§ Aim of the exercise
Below are some records. Return exactly the lines from the one with "Выделиться среди конкурентов еще проще." to the one with "И это еще не все. Ознакомиться с подробным", and nothing else.

§ Source material
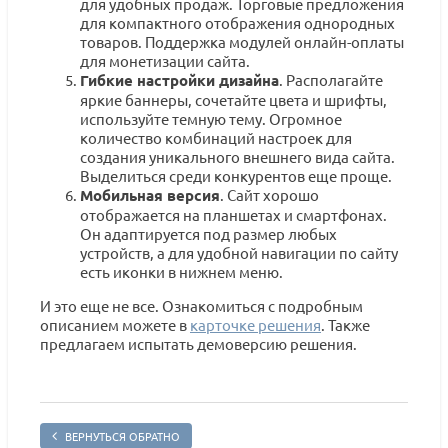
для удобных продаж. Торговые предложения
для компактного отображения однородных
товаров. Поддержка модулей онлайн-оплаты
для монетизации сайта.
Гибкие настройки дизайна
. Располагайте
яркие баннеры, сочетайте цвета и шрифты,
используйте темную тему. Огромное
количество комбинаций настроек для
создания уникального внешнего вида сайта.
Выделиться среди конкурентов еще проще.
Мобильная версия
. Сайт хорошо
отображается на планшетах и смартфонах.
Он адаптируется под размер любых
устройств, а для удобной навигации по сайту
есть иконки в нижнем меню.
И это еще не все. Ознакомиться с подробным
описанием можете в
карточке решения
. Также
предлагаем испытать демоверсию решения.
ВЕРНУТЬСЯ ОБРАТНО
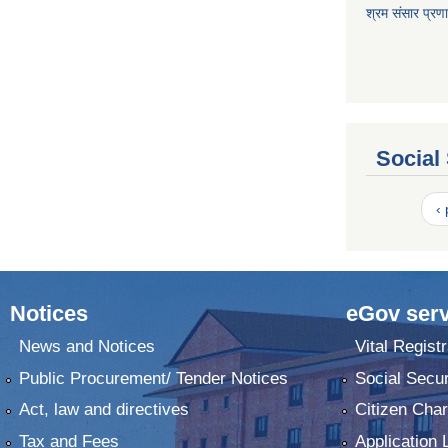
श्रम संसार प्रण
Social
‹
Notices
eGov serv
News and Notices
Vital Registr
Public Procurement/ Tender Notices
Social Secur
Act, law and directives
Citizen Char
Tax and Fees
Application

==

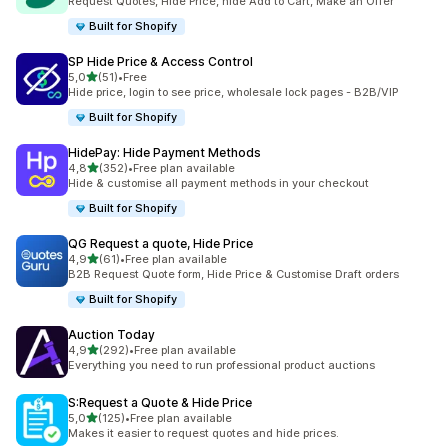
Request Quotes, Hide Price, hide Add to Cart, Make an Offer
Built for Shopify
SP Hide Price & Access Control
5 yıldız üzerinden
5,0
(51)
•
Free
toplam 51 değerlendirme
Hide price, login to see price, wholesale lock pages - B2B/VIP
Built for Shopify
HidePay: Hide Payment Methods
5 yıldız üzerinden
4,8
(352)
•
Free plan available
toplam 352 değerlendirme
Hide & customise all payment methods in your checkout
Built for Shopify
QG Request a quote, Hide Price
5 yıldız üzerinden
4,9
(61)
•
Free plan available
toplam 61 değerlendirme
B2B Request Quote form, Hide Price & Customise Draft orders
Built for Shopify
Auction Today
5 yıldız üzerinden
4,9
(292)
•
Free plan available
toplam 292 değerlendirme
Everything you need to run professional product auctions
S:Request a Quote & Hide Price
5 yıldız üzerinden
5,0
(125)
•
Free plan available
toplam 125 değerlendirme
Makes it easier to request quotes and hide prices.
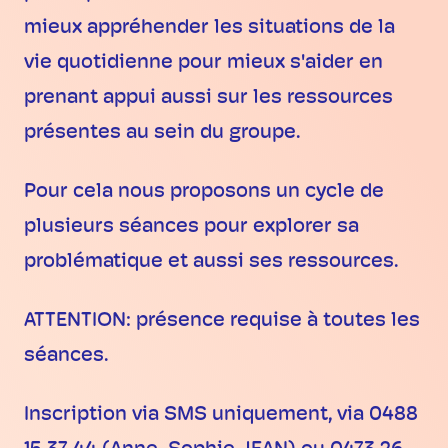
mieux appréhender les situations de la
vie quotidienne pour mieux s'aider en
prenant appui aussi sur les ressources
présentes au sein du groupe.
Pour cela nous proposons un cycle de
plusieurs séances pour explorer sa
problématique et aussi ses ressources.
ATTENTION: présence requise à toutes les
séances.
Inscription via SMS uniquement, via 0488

§ Response box
Выделиться среди конкурентов еще проще.
Мобильная версия
. Сайт хорошо
отображается на планшетах и смартфонах.
Он адаптируется под размер любых
устройств, а для удобной навигации по сайту
есть иконки в нижнем меню.
И это еще не все. Ознакомиться с подробным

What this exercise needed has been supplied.